• _Activity_
The entries below are to be retyped exactly. Preserve every word.

• _Data extract_
□ □ □ □ □ □ □
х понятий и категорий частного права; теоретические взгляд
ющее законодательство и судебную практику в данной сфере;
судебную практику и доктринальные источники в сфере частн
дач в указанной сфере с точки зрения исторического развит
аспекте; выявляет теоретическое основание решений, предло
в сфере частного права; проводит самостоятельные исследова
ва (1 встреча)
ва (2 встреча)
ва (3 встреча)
□ □ □ □ □ □ □
• _Response_
х понятий и категорий частного права; теоретические взгляд
ющее законодательство и судебную практику в данной сфере;
судебную практику и доктринальные источники в сфере частн
дач в указанной сфере с точки зрения исторического развит
аспекте; выявляет теоретическое основание решений, предло
в сфере частного права; проводит самостоятельные исследова
ва (1 встреча)
ва (2 встреча)
ва (3 встреча)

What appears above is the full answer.